## ACTIVITY
An image-free, verbatim transcription of the records is the expected result.

Stored data:

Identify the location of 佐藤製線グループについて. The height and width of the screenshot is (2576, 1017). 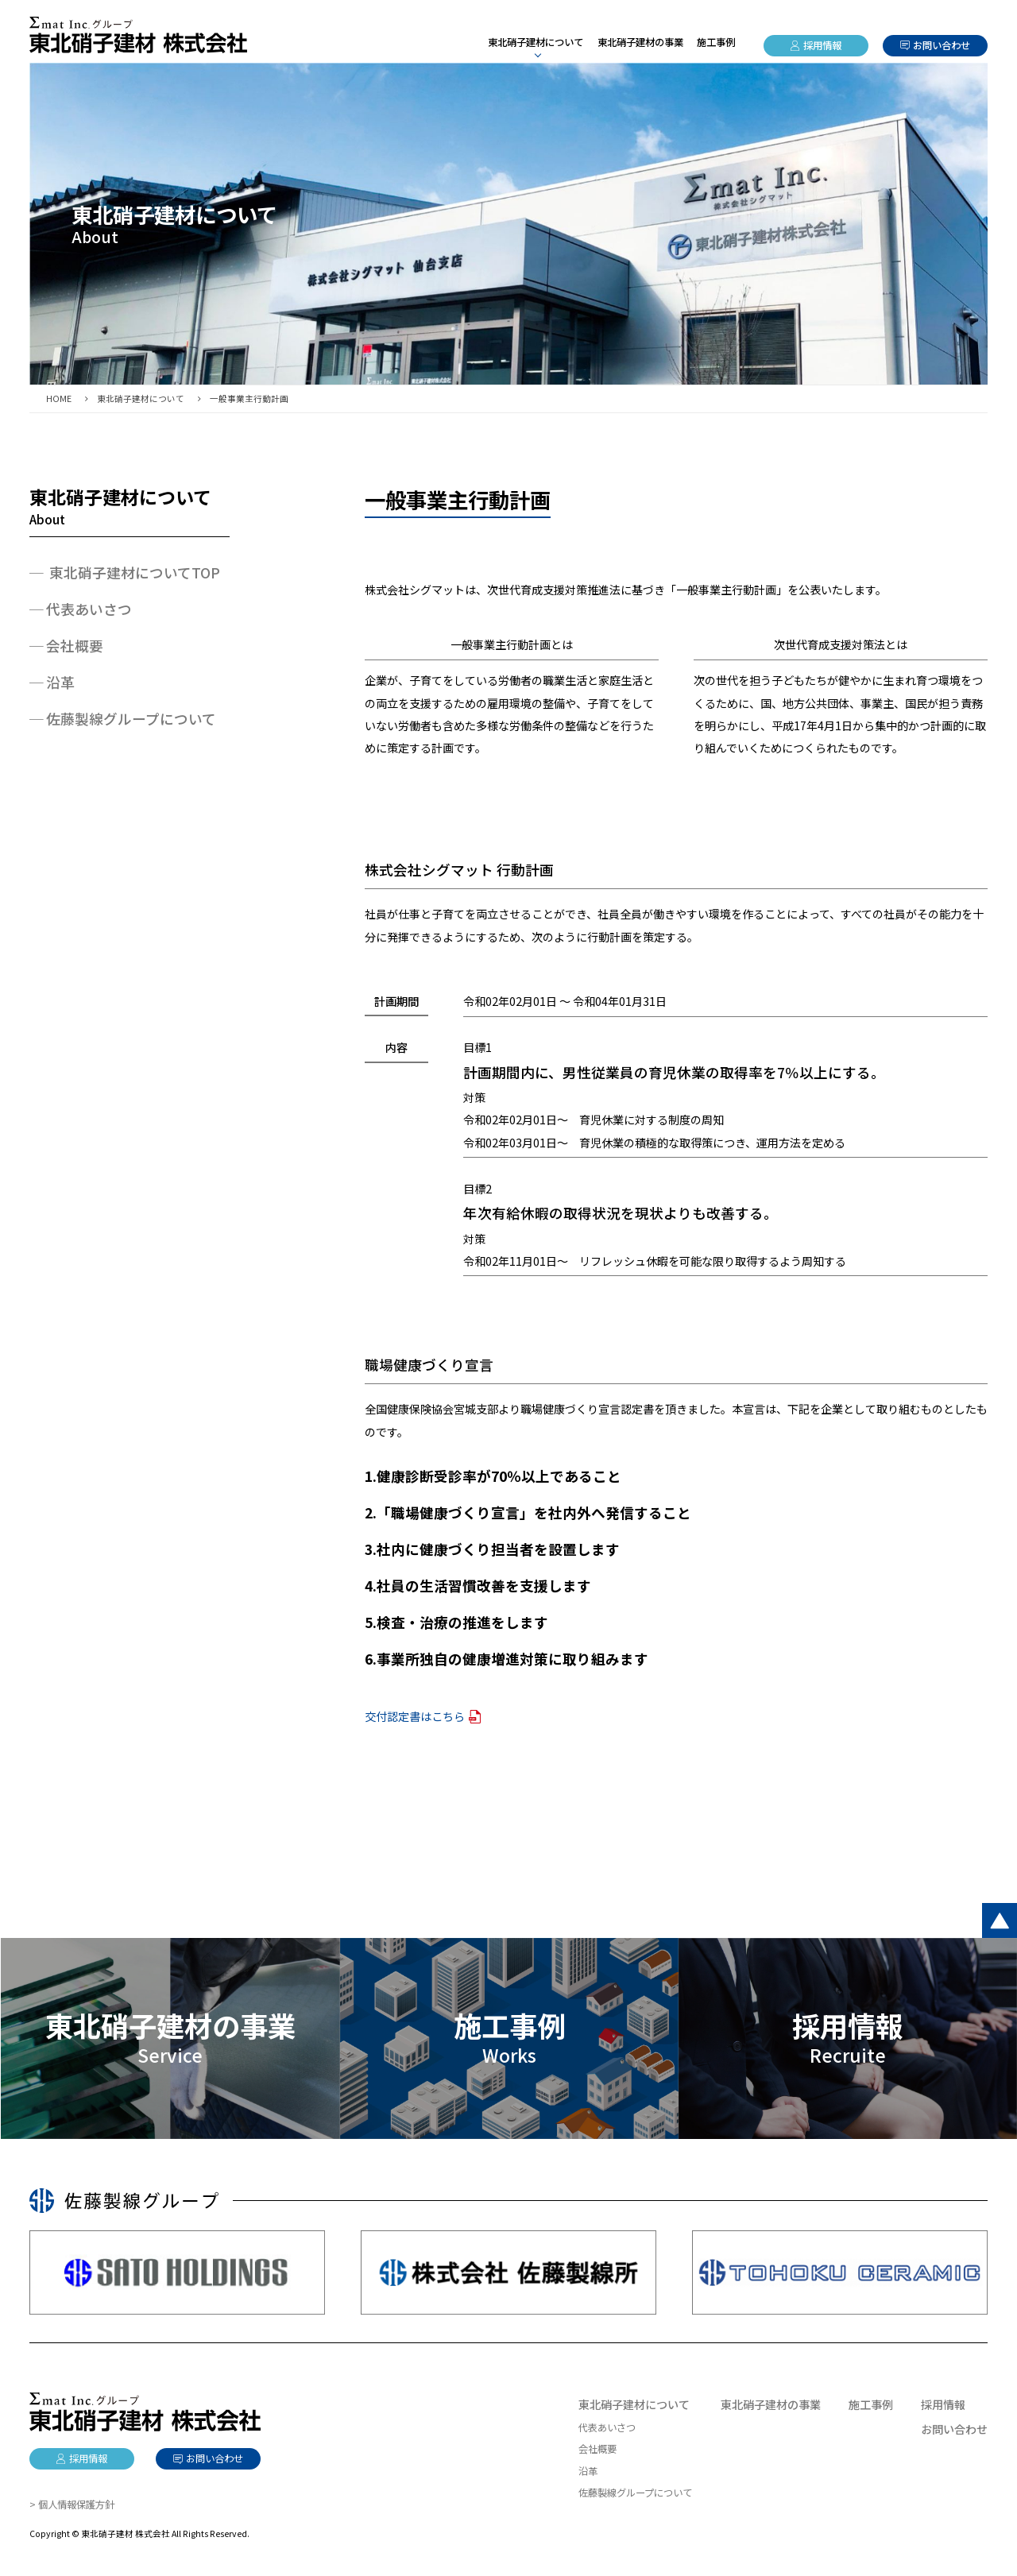
(131, 719).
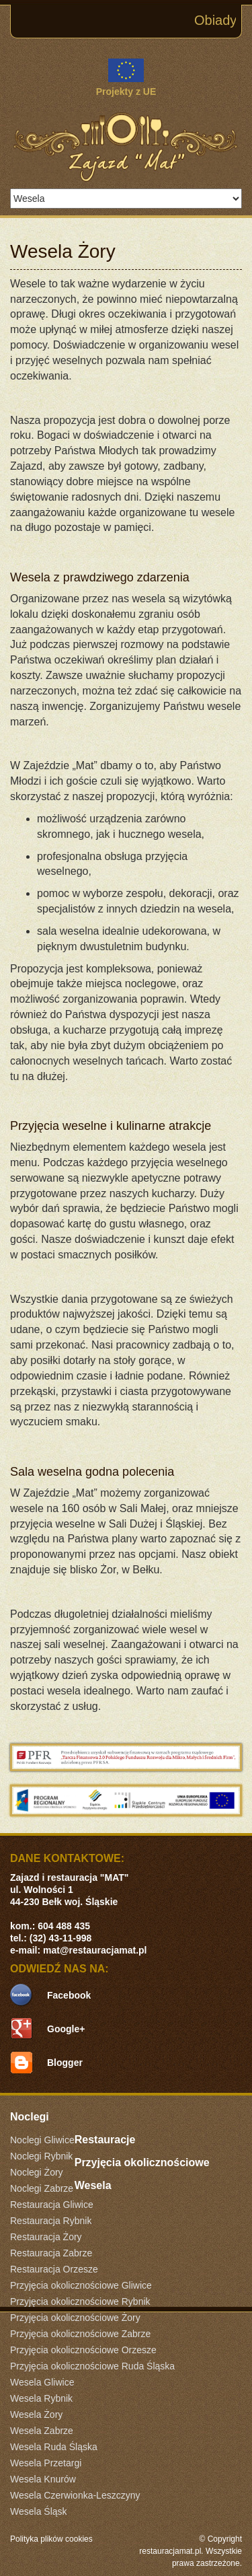 The width and height of the screenshot is (252, 2576). What do you see at coordinates (42, 2382) in the screenshot?
I see `Wesela Gliwice` at bounding box center [42, 2382].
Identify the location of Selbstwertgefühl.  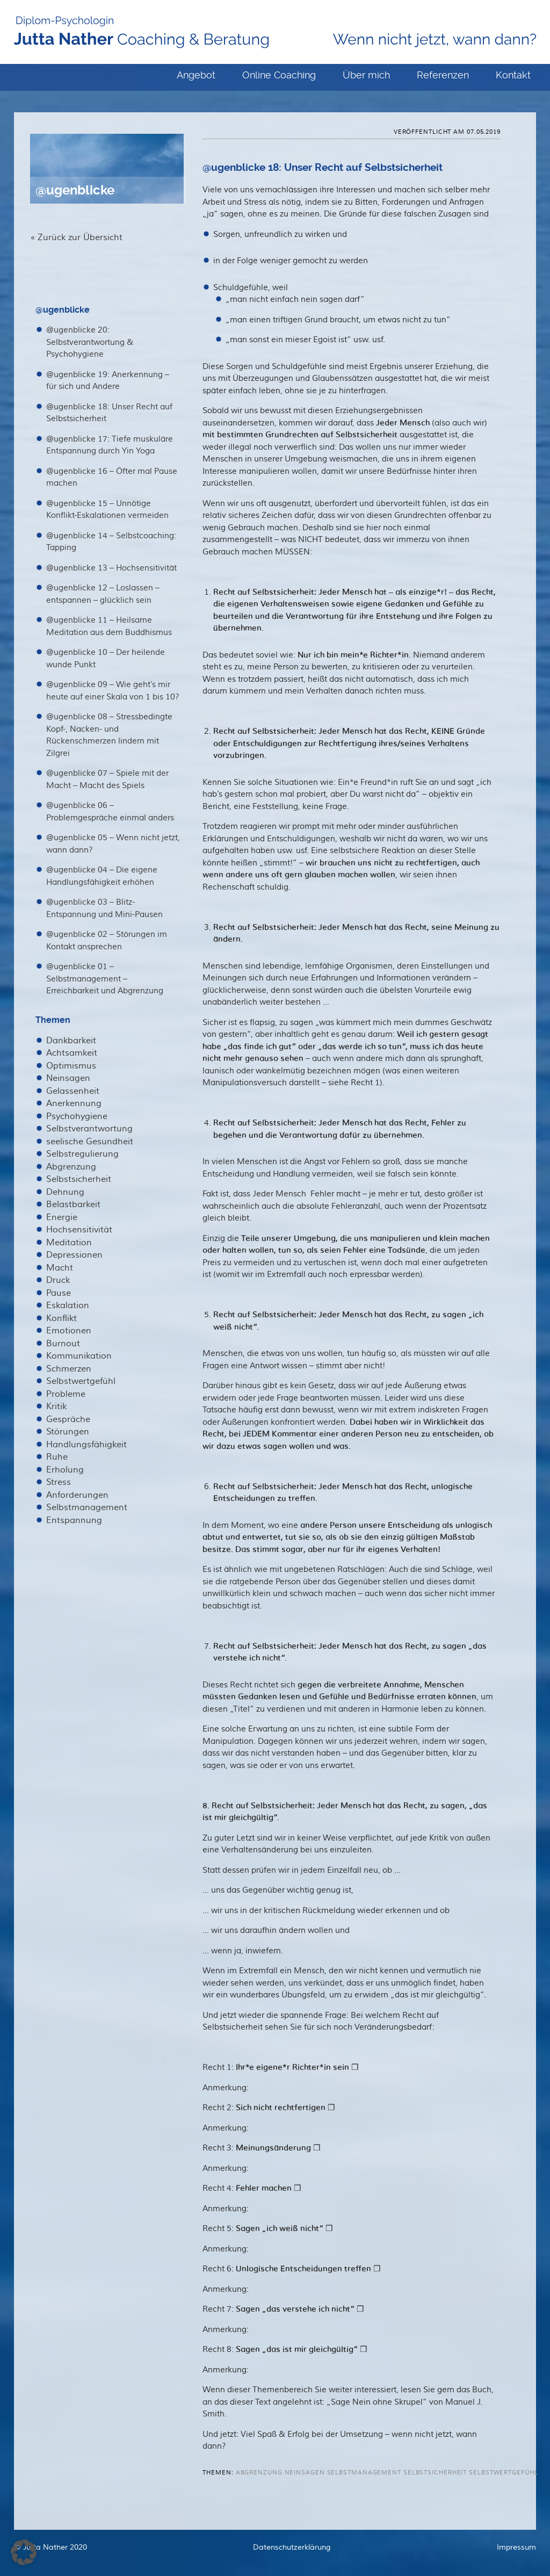
(80, 1381).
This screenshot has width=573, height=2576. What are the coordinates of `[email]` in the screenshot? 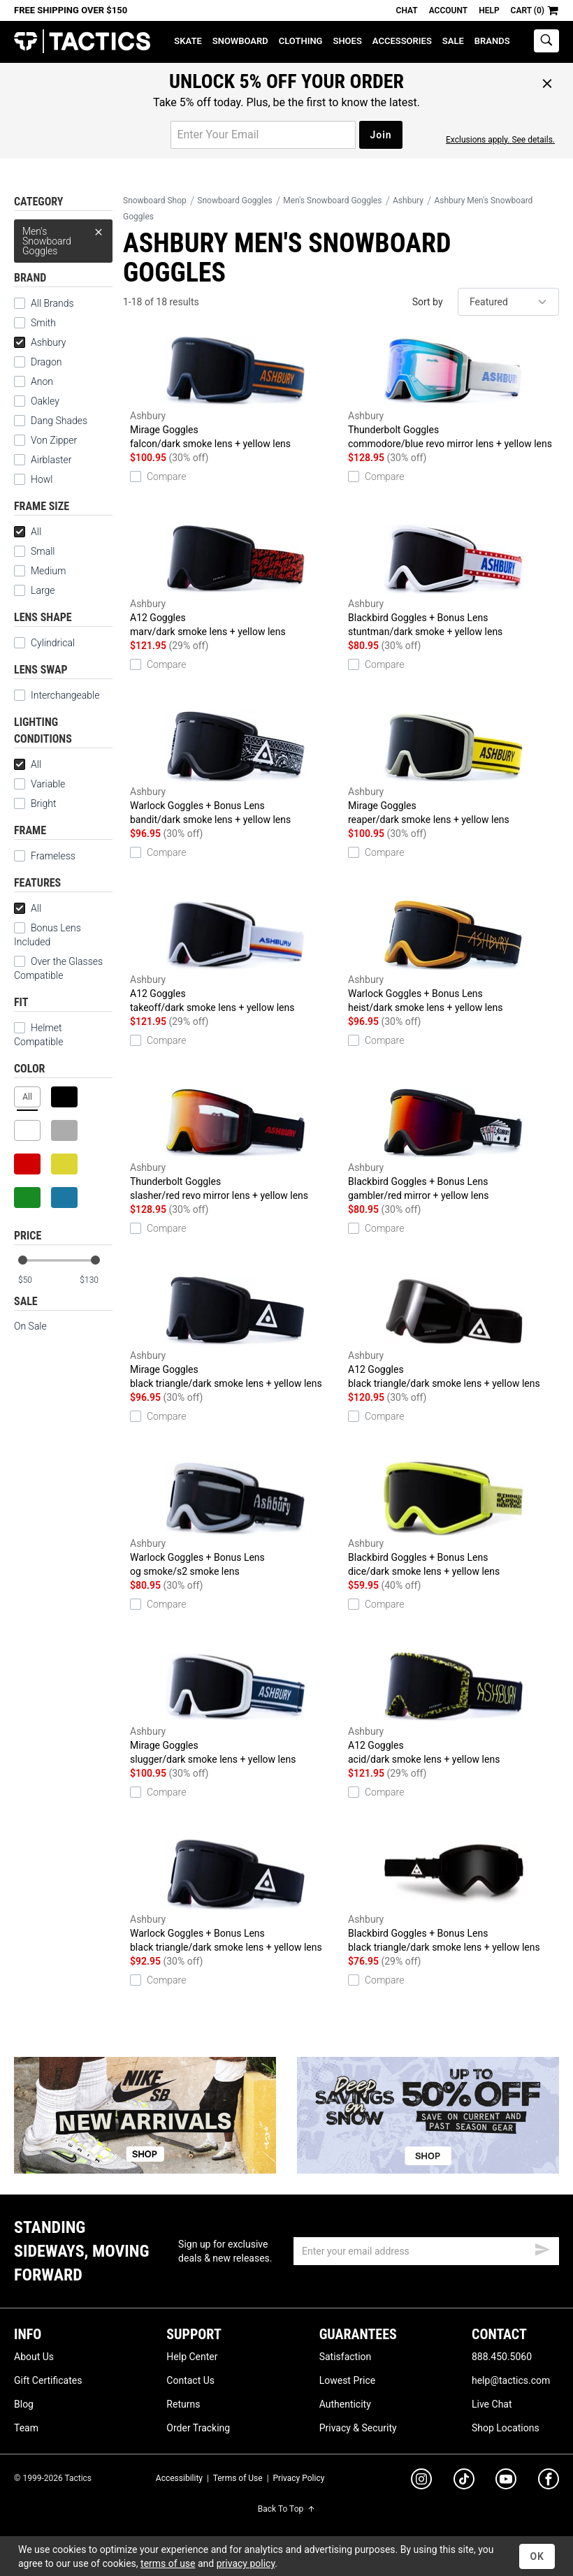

## RESPONSE BOX
Identify the location of 佐藤製線グループについて. The height and width of the screenshot is (2576, 1017). 
(131, 719).
 The width and height of the screenshot is (252, 2576). What do you see at coordinates (42, 2382) in the screenshot?
I see `Wesela Gliwice` at bounding box center [42, 2382].
Identify the location of Selbstwertgefühl.  
(80, 1381).
This screenshot has width=573, height=2576. What are the coordinates of `[email]` in the screenshot? 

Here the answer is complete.